Each person brings their fabric to a new relationship — their hopes, their hurts, their beliefs, their desires, their feelings, their ideas, their laughter, their stories, their talents, their wishes, their demands, their emotions, their memories, their experiences, their philosophies, their sensuality, their sexuality, and so much more. Maybe now you can appreciate the impact of the collision of two people coming together for the very first time. Together, these two individuals can weave a beautiful and intricate tapestry. We call this process of weaving a relationship.
One of the reasons so many relationships fail at this juncture is because of long-standing fear in one or both partners — fear of exposure, fear of rejection, fear of abandonment, fear of getting found out, fear of not being enough. Fear creates the immediate erection of walls with no doors and no windows. This lockdown leads to distorted giving to the partners in our lives. Lots of ideas for plot and characters there.
If you are lucky and have a healthy self-worth, you will feel worthy of love and respect from a partner. You will give freely with no expectations and receive freely in return. If you have an unheaIthy self-worth, you will feel wrong — undeserving of love and respect, and you may start to practice wrongful giving. This is when you give more to the partners in your life, but for all the wrong reasons. Confused yet? Stay with me. This is the stuff novels are made of.
Because you feel wrong, you give more to get more. To give for the right reason means to give with no thought of a return. If a return shows up, that is wonderful, but the initial intent behind your giving was not to get something back. When we come from fear, we may start to practice wrongful giving because we need something to fill us up. You know, that empty spot. When a woman gives herself in a sexual way to try to fill up her empty spot, a man can sense this.
We had a lively discussion about this topic in one of my writing classes. The following explanation was written by a man in that class, and I think he hit the nail on the head.
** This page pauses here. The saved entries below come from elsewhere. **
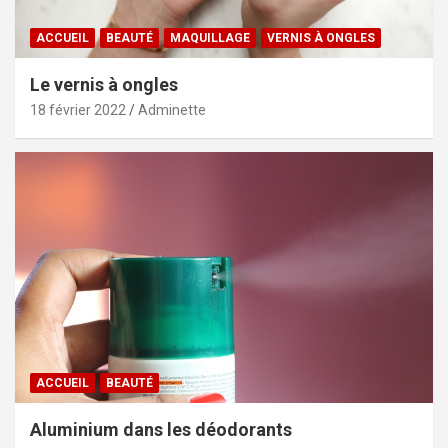
ACCUEIL
BEAUTÉ
MAQUILLAGE
VERNIS À ONGLES
Le vernis à ongles
18 février 2022
Adminette
ACCUEIL
BEAUTÉ
Aluminium dans les déodorants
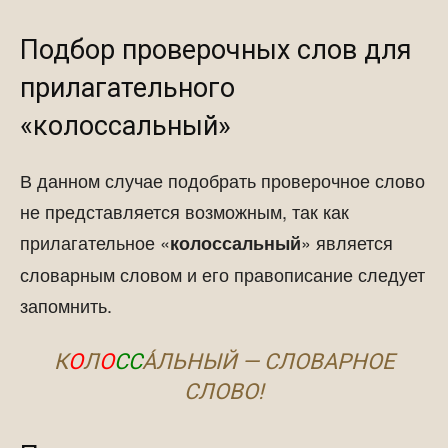
Подбор проверочных слов для
прилагательного
«колоссальный»
В данном случае подобрать проверочное слово
не представляется возможным, так как
прилагательное «
» является
колоссальный
словарным словом и его правописание следует
запомнить.
К
О
Л
О
СС
А́ЛЬНЫЙ — СЛОВАРНОЕ
СЛОВО!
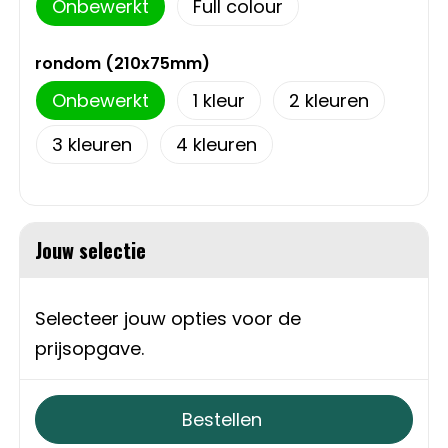
Onbewerkt
Full colour
Trolleys
rondom (210x75mm)
Aktetassen
Onbewerkt
1
2
Schoenentassen
3
4
Promotietassen
Goodiebags
Jouw selectie
Selecteer jouw opties voor de
prijsopgave.
Bestellen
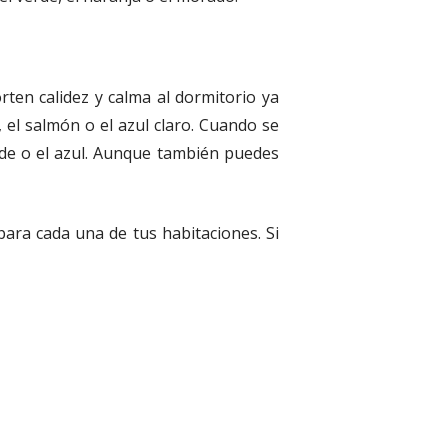
rten calidez y calma al dormitorio ya
 el salmón o el azul claro. Cuando se
erde o el azul. Aunque también puedes
ara cada una de tus habitaciones. Si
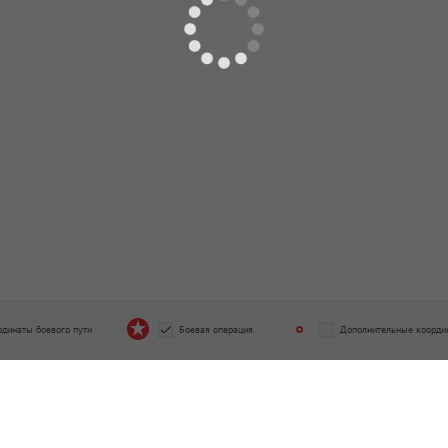
рдинаты боевого пути
Боевая операция
Дополнительные коорди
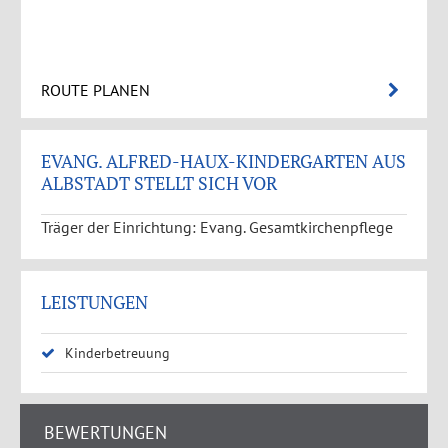
ROUTE PLANEN
EVANG. ALFRED-HAUX-KINDERGARTEN AUS
ALBSTADT STELLT SICH VOR
Träger der Einrichtung: Evang. Gesamtkirchenpflege
LEISTUNGEN
Kinderbetreuung
BEWERTUNGEN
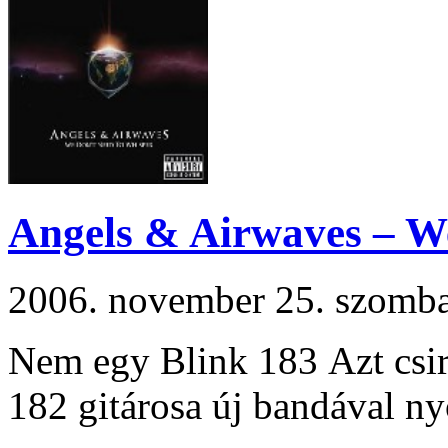
Angels & Airwaves – W
2006. november 25. szomb
Nem egy Blink 183 Azt csir
182 gitárosa új bandával ny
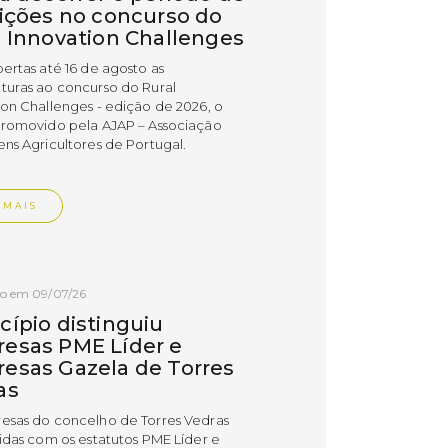
rições no concurso do
l Innovation Challenges
bertas até 16 de agosto as
turas ao concurso do Rural
ion Challenges - edição de 2026, o
promovido pela AJAP – Associação
ens Agricultores de Portugal.
 MAIS
do em 09/07/26
cípio distinguiu
esas PME Líder e
esas Gazela de Torres
as
esas do concelho de Torres Vedras
uidas com os estatutos PME Líder e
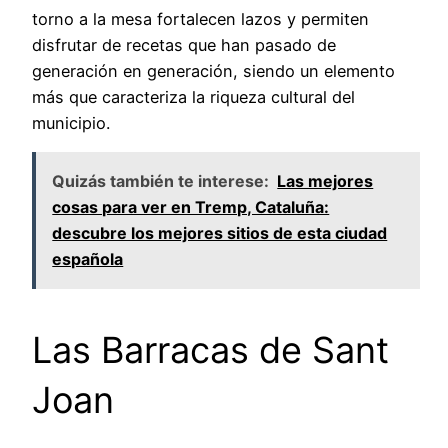
torno a la mesa fortalecen lazos y permiten
disfrutar de recetas que han pasado de
generación en generación, siendo un elemento
más que caracteriza la riqueza cultural del
municipio.
Quizás también te interese:
Las mejores
cosas para ver en Tremp, Cataluña:
descubre los mejores sitios de esta ciudad
española
Las Barracas de Sant
Joan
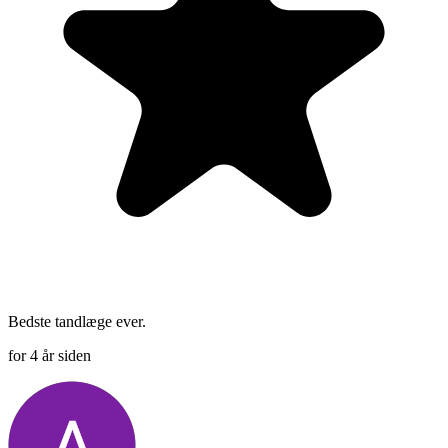
Bedste tandlæge ever.
for 4 år siden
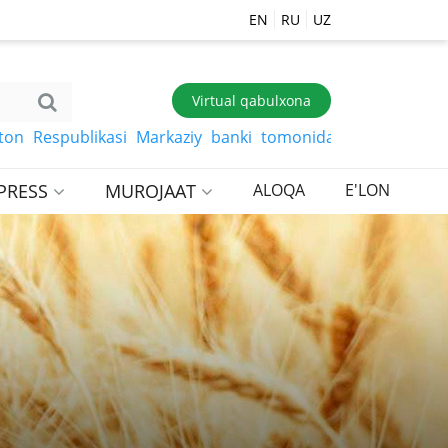
EN
RU
UZ
Virtual qabulxona
espublikasi Markaziy banki tomonidan belgilangan so‘mga 
PRESS
MUROJAAT
ALOQA
E'LON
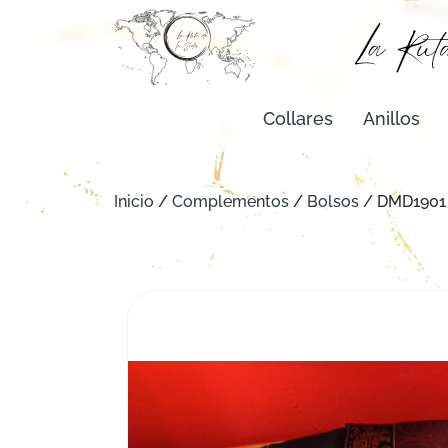
Collares
Anillos
Inicio
/
Complementos
/
Bolsos
/ DMD1901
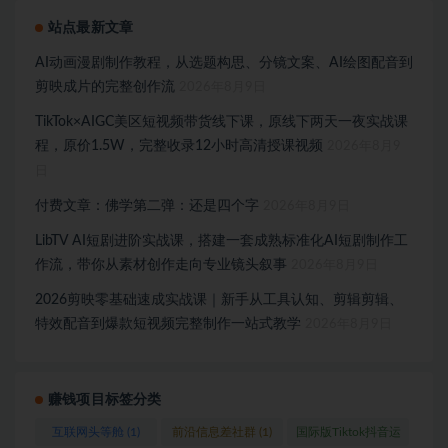
站点最新文章
AI动画漫剧制作教程，从选题构思、分镜文案、AI绘图配音到
剪映成片的完整创作流
2026年8月9日
TikTok×AIGC美区短视频带货线下课，原线下两天一夜实战课
程，原价1.5W，完整收录12小时高清授课视频
2026年8月9
日
付费文章：佛学第二弹：还是四个字
2026年8月9日
LibTV AI短剧进阶实战课，搭建一套成熟标准化AI短剧制作工
作流，带你从素材创作走向专业镜头叙事
2026年8月9日
2026剪映零基础速成实战课｜新手从工具认知、剪辑剪辑、
特效配音到爆款短视频完整制作一站式教学
2026年8月9日
赚钱项目标签分类
互联网头等舱
(1)
前沿信息差社群
(1)
国际版Tiktok抖音运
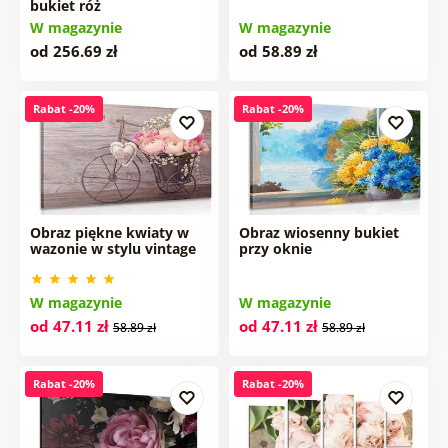
bukiet róż
W magazynie
W magazynie
od 256.69 zł
od 58.89 zł
Rabat -20%
Rabat -20%
Obraz piękne kwiaty w
Obraz wiosenny bukiet
wazonie w stylu vintage
przy oknie
W magazynie
W magazynie
od 47.11 zł
od 47.11 zł
58.89 zł
58.89 zł
Rabat -20%
Rabat -20%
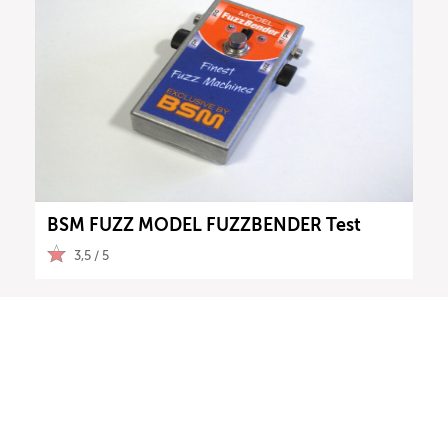
BSM FUZZ MODEL FUZZBENDER Test
3,5 / 5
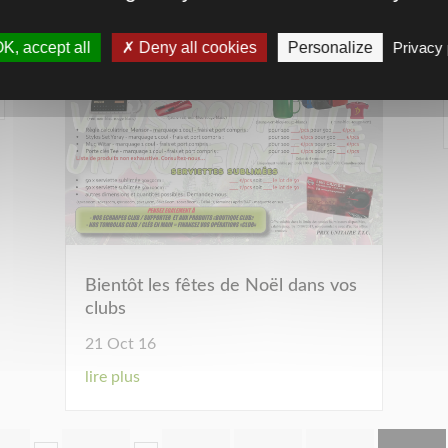
K, accept all
Deny all cookies
Personalize
Privacy 
Bientôt les fêtes de Noël dans vos
clubs
21 Oct 16
lire plus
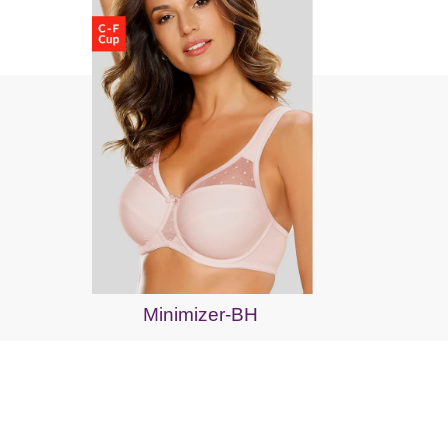
Minimizer-BH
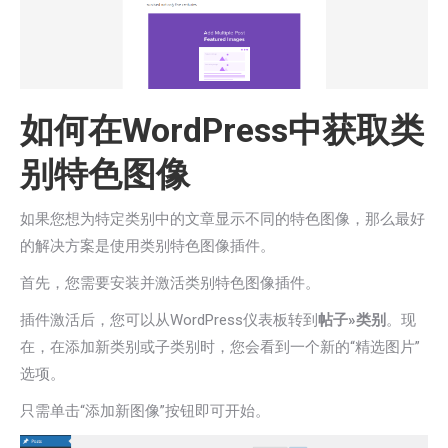
如何在WordPress中获取类
别特色图像
如果您想为特定类别中的文章显示不同的特色图像，那么最好
的解决方案是使用类别特色图像插件。
首先，您需要安装并激活类别特色图像插件。
插件激活后，您可以从WordPress仪表板转到
帖子»类别
。现
在，在添加新类别或子类别时，您会看到一个新的“精选图片”
选项。
只需单击“添加新图像”按钮即可开始。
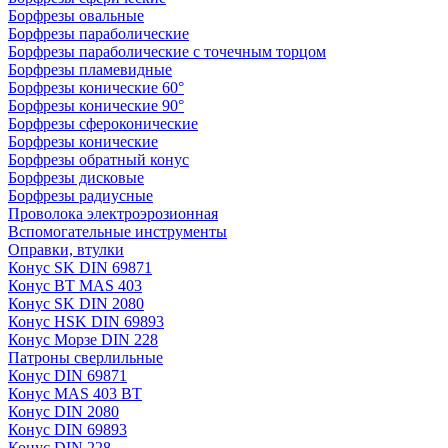
Борфрезы овальные
Борфрезы параболические
Борфрезы параболические с точечным торцом
Борфрезы пламевидные
Борфрезы конические 60°
Борфрезы конические 90°
Борфрезы сфероконические
Борфрезы конические
Борфрезы обратный конус
Борфрезы дисковые
Борфрезы радиусные
Проволока электроэрозионная
Вспомогательные инструменты
Оправки, втулки
Конус SK DIN 69871
Конус BT MAS 403
Конус SK DIN 2080
Конус HSK DIN 69893
Конус Морзе DIN 228
Патроны сверлильные
Конус DIN 69871
Конус MAS 403 BT
Конус DIN 2080
Конус DIN 69893
Конус DIN 228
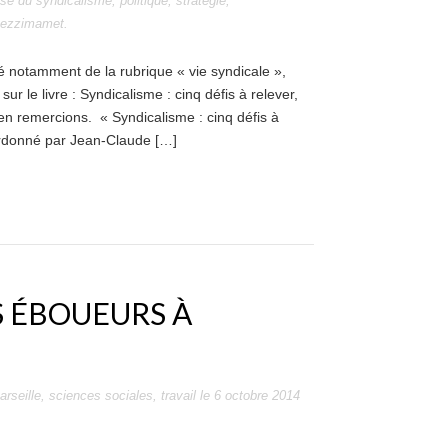
ise du syndicalisme
,
politique
,
stratégie
,
ezzimamet
.
 notamment de la rubrique « vie syndicale »,
 le livre : Syndicalisme : cinq défis à relever,
n remercions. « Syndicalisme : cinq défis à
oordonné par Jean-Claude […]
S ÉBOUEURS À
arseille
,
sciences sociales
,
travail
le
6 octobre 2014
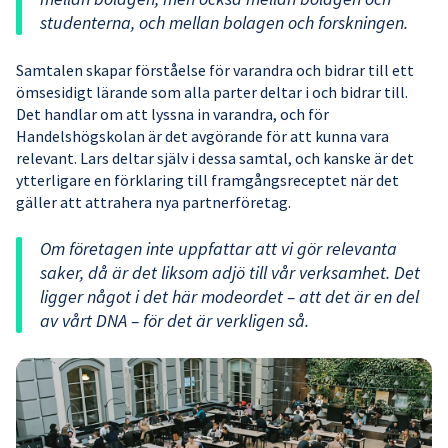
studenterna, och mellan bolagen och forskningen.
Samtalen skapar förståelse för varandra och bidrar till ett
ömsesidigt lärande som alla parter deltar i och bidrar till.
Det handlar om att lyssna in varandra, och för
Handelshögskolan är det avgörande för att kunna vara
relevant. Lars deltar själv i dessa samtal, och kanske är det
ytterligare en förklaring till framgångsreceptet när det
gäller att attrahera nya partnerföretag.
Om företagen inte uppfattar att vi gör relevanta
saker, då är det liksom adjö till vår verksamhet. Det
ligger något i det här modeordet – att det är en del
av vårt DNA – för det är verkligen så.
“Some women don’t give sex freely. It feels like they think they are losing a piece of themselves. It’s like they are doing me a favor or something, and it’s really confusing when that happens. It’s like a woman wants sex, but in the middle of the act, she holds something back. I feel like I am taking sex when that happens. I feel used, and I don’t feel like I received anything. It doesn’t feel fun or loving. It’s so messed up.”
Now, there’s no better giver than a woman, whatever her motive may be. A woman’s capacity to give is vast. So she gives. A LOT. Why a woman gives isn’t always clear to a man. Many men think they must deserve all of this giving or they wouldn’t be getting it. The man relaxes and tries to enjoy all the giving, but if his partner is waiting for something in return and he doesn’t deliver, all hell breaks loose and catches the man off guard. This is a tough one for men because women always keep score. This could become one of my devious characters.
When giving and receiving are working to capacity, each partner gives freely with no expectation of getting anything back from the other. The irony is, they get everything back from the other. Each partner feels happy and full, almost burdened with happiness, and all of that happiness needs a place to go. This is where giving and receiving kicks in. Think of it as a pendulum. It is something to strive for, and it is so natural once we get into the swing of it. Giving and receiving is a reciprocal process but only in its purest form.
Here’s what I’m taking away from all of this. Lose the fear. Unlock the doors. Throw open the windows. Tear down the walls. The momentum of giving and receiving continues as long as we remember to give without expecting anything in return. That is what ends it. Every time. It is not what we get from a relationship, but what we give to a relationship that keeps us in the zone. No exceptions!
Remember ladies. When it comes to giving to the men in our lives, they don’t require very much. Here’s some good advice I found, and I’m passing it on to you.
“How to please a woman…Love her, die for her, take her to dinner, miss the Super Bowl for her, buy her jewelry, pretend you are interested in what she has to say.
How to please a man…Show up naked, bring beer.”
-Unknown, In Humor/Dark Humor-
It’s time to get back to my writing. I’m hoping I will be able to flesh out my characters a little better now that I have given this matter some thought.